[Lustre-devel] Lustre HSM HLD draft
Nathaniel Rutman
Nathan.Rutman at Sun.COM
Mon Feb 11 12:33:03 PST 2008
Aurelien Degremont wrote:
> Nathaniel Rutman a écrit :
>
>> 5.1 external storage list - is this to be stored on the MGS device or a
>> separate device? If the coordinator lives on the MGS, why not it's
>> storage as well? In any case, it should be possible to co-locate the
>> coordinator on the MGS and used the MGS's storage device, in the same
>> way that the MGS can currently co-locate with the MDT.
>> How does the coordinator request activity from an agent? If the
>> coordinator is the RPC server, then it's up to the agents to make
>> requests; agents aren't listening for RPC requests themselves.
>>
>
> Presently, it is never said that the coordinator will live on the MGS.
> The Coordinator constrains are:
> 1 - Must receive various migration requests from OST/MDT.
> 2 - Should be able to communicate with Agents and asks them migrations.
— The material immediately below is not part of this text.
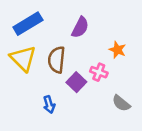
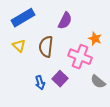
yellow triangle: (23, 58) -> (19, 46), size x0.6
pink cross: (99, 72) -> (80, 57), size x1.6
purple square: (76, 82) -> (60, 79), moved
> 3 - Should store configuration and migration logs.
>
> I think #1 and #2 are two differents API. The coordinator is clearly a
> RPC server for the first one. How #2 should be implemented is not so
> clear. What would be be the "Lustre-way" here?
>
With userspace servers, presumably we have some way of passing LNET
messages
from kernel to userspace. We should probably still go through LNET for
#2 in order
to use the broadest range of network fabrics. So it could be the same
or similar
RPC. There is no "Lustre-way" for this area - we've never done this
kind of thing before.
> For #3, the few logs that will be backed up here are not huge, and it
> surely could be colocated with another Target, but I'm not sure this
> should be mandatory. This device should be available to several servers,
> for failover like the other Targets. We could imagine having more than 1
> coordinator at long term. I'm not sure it is a good idea to stick it to
> another target.
>
Not mandatory, but possible is nice. Minimize the number of required
partitions.
>
>> 6.3 object ref should include version number. Also include checksum?
>>
>
> For data coherency? Should we add a explicit checksum for those values
> (stored in an EA) or used a possible backend feature (Can ZFS and
> ldiskfs detect EA value corruption by themselves?) ?
>
ZFS can, ldiskfs cannot. Anyhow, it was just a thought. Doesn't hurt
to allow space for it.
>
>> 2.1Archiving one Lustre file
>> There should not be a cache miss when archiving a lustre file; perhaps
>> open-by-fid is intended to bypass atime updates
>> so that the file isn't marked as "recently accessed"?
>>
> > Transparent access - should this avoid modification of atime/mtime?
>
> I would say yes.
>
>
>> 2.2Restoring a file
>> "External ID" presumably contains all information required to retrieve
>> the file - tape #, path name, etc?
>> Once file is copied back, we should probably restore original ctime,
>> mtime, atime - coordinator is storing this, correct?
>>
>
> External ID is an opaque value manage by the archiving tool. If the HSM
> can store a lot of metadata, only a ref is needed, if not, the tool is
> responsible for storing all the data it needs. Anyway, this is totally
> opaque for Lustre.
> I hope the HSMs will not need so many data in this field. HPSS does not
> need so many data, it uses its internal DB to store them. I suppose SAM
> also.
>
What about restore of original ctime, mtime, atime? I think we must
store it
in the coordinator because we must work with all HSMs, and I think it is
important
to restore it.
>
>> IV2 - why not multiple purged windows? Seems like if you're going to
>> purge 1 object out of a file, you might want to purge more.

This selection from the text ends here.